De manière simplifiée, et pour une meilleure compréhension de notre raisonnement, nous allons décrire trois systèmes économiques : l’économie linéaire, l’économie du recyclage et enfin l’économie circulaire.
LE SYSTEME LINEAIRE
Le système d’économie linéaire, comme son nom l’indique, suit un trajet rectiligne qui débute à la fabrication d’un objet et termine à la destruction de cet objet. Ainsi, il est aisément compréhensible que le facteur principal de ce système est la « durée de vie ». En effet, plus un objet a une longue durée de vie, moins le nombre de déchets générés sera dense et vice versa, plus sa durée de vie est courte et plus la quantité de déchets sera importante. D’un point de vue écologique, même si ce modèle n’est pas idéal, il pourrait être satisfaisant si l’ensemble des biens de consommation étaient à haute durée de vie.
Sur le papier, pourquoi pas ? Mais dans la réalité, c’est bien différent. En effet, un bien ayant une longue durée de vie signifie que le nombre de ventes suivra un « pic » à la sortie du produit, puis s’essoufflera rapidement une fois l’engouement d’achat terminé. Pourtant, afin de développer et créer ce produit, il existe une structure ou une entreprise à financer et faire tourner. Couplé au modèle économique cela signifie que le système linéaire appliqué à des produits à longue durée de vie n’est pas compatible avec un élément essentiel de la santé d’une entreprise : la pérennité.
Alors, pour stabiliser ce modèle et augmenter sa rentabilité, les acteurs industriels ont tout simplement réduit la durée de vie des biens produits, introduisant deux nouvelles disciplines : le marketing et l’obsolescence programmée. Ces sujets feront l’objet d’articles dédiés prochainement.
Une des meilleures illustrations de ce propos réside dans un bien de consommation insoupçonné : le bas nylon ! En 1937, la firme Dupont de Nemours dépose le brevet d’une fibre textile particulièrement résistante et quasiment inusable : le nylon (ou polyamide). En effet, ces bas nylons pouvaient être utilisés afin de remplacer une courroie de distribution de voiture ! Très rapidement les consommatrices réservent aux premiers bas nylon un succès fulgurant qui fait vite réfléchir les commerciaux : inusable = durable = non renouvelé = perte de profits. La formule chimique sera alors rapidement modifiée afin de fragiliser le tissage. Depuis, les bas nylons ont aujourd’hui une durée de vie de quelques utilisations et filent très vite à la poubelle.
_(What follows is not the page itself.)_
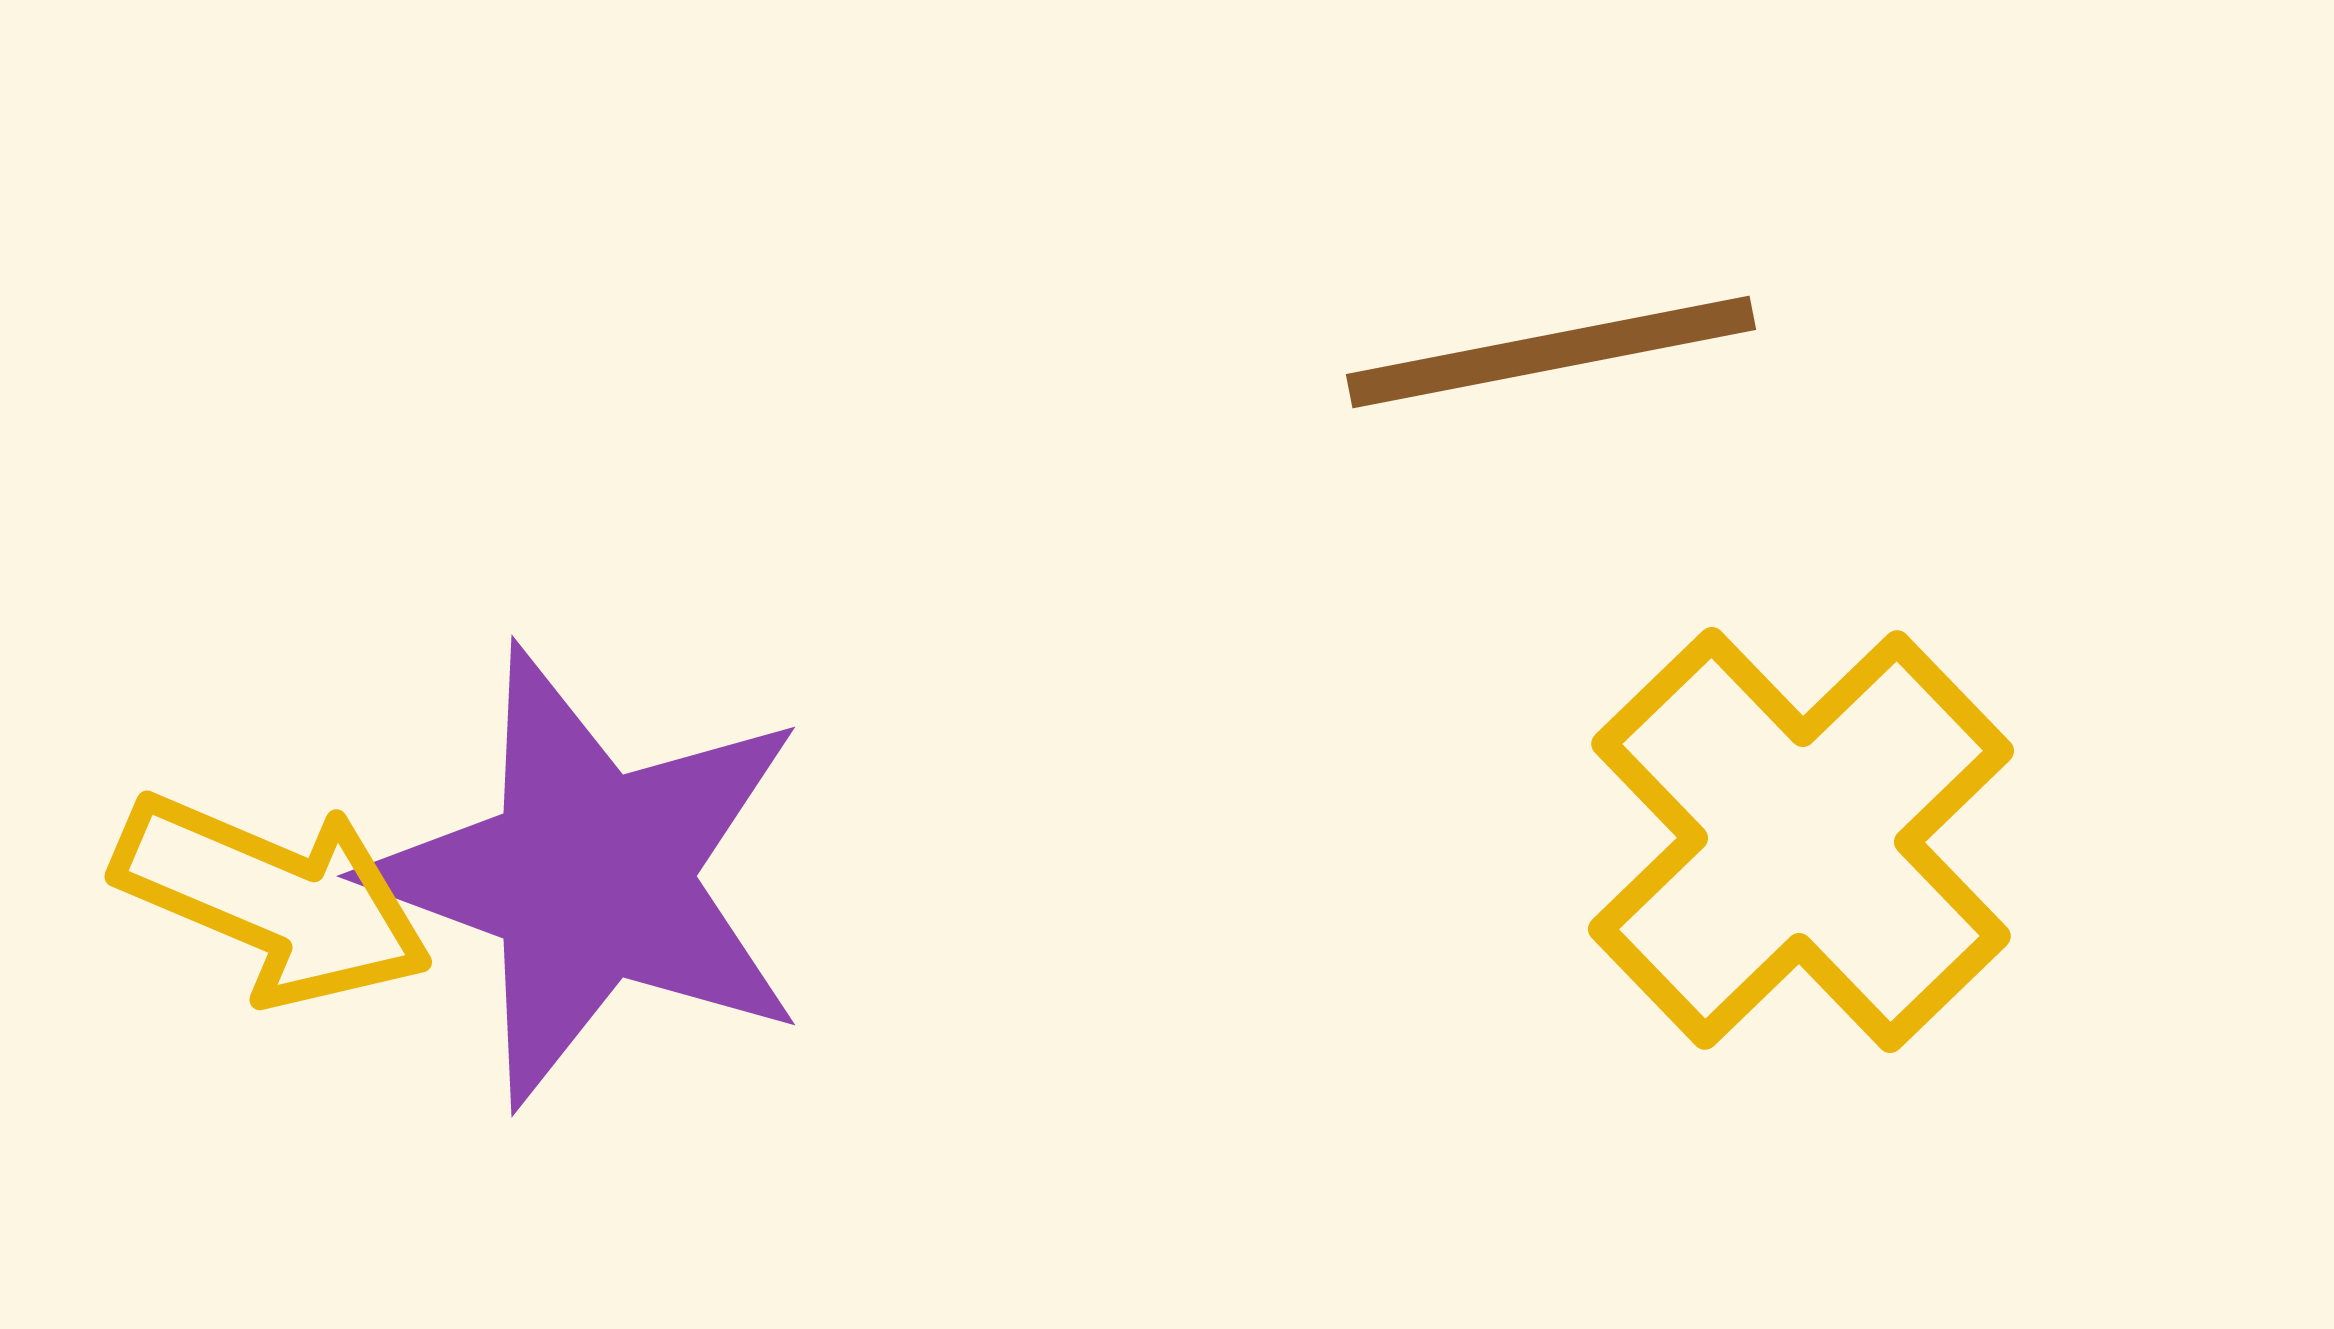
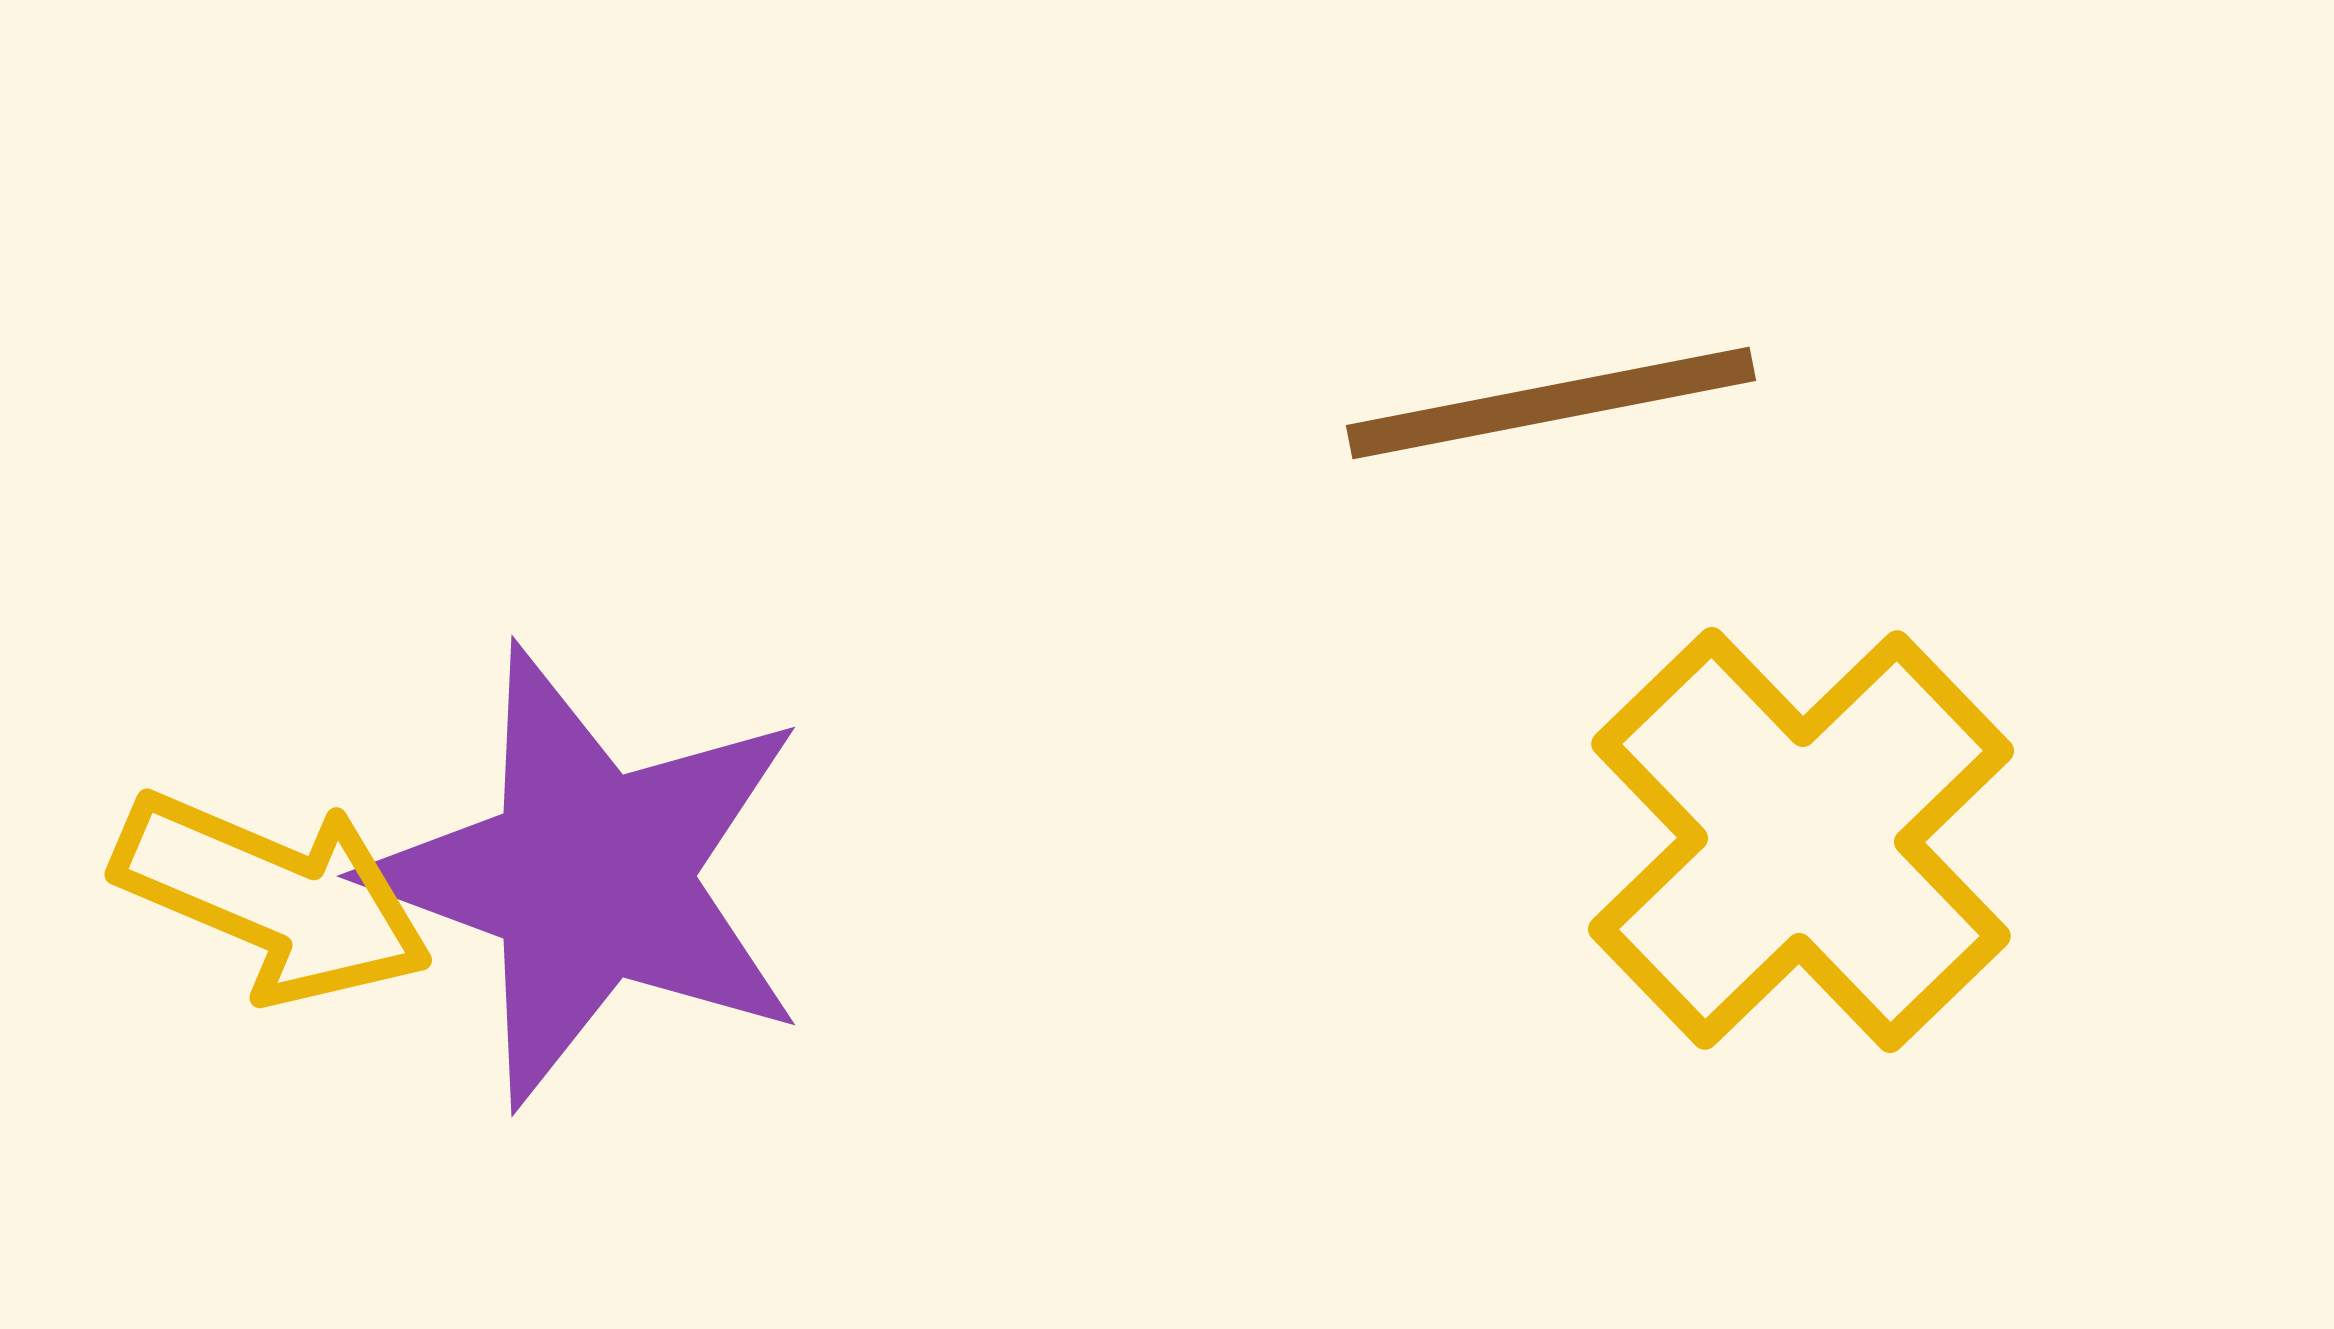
brown line: moved 51 px down
yellow arrow: moved 2 px up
Mais comment justifier ceci aux yeux du grand public ? C’est là qu’intervient le marketing ! Evidemment, la marque aux 3 lettres qui commercialise ces produits ne pouvait décemment pas dire que fabriquer des produits à haute durée de vie était une erreur de leur part et diminuait leur rentabilité. Ainsi, ils ont adopté la stratégie du pouvoir d’achat : « Nos produits sont tellement résistants et fabriqués avec tellement d’amour que leur prix va devoir drastiquement augmenter. Ainsi, nous préférons fabriquer des produits de qualité moindre et donc moins chers afin de rendre service à votre pouvoir d’achat. »
L’obsolescence programmée venait de naître.
Si l’on regarde du côté oriental du globe, le modèle chinois assume parfaitement ce système. En effet, l’industrie chinoise produit des objets à faible durée de vie, en masse, et à faibles prix. La pérennité de ces entreprises est assurée par la pluralité de produits fabriqués. Ainsi, un fabricant de produits chinois peut aussi bien fabriquer des clés USB que des colliers bonbons ou bien des t-shirts. Un autre paramètre non négligeable est la philosophie économique et le contexte socio-économique de ce pays, que nous n’aborderons pas ici afin de ne pas surcharger la démonstration.
LE SYSTEME ECONOMIQUE DU RECYCLAGE
Le système linéaire connaissant son âge d’or, certains analystes et économistes ont vite réalisé que la gestion des déchets deviendrait un problème majeur à moyen terme. C’est ainsi que dans les années 1970 apparaît la notion de recyclage avec son petit logo vert, portant le nom de ruban de Möbius.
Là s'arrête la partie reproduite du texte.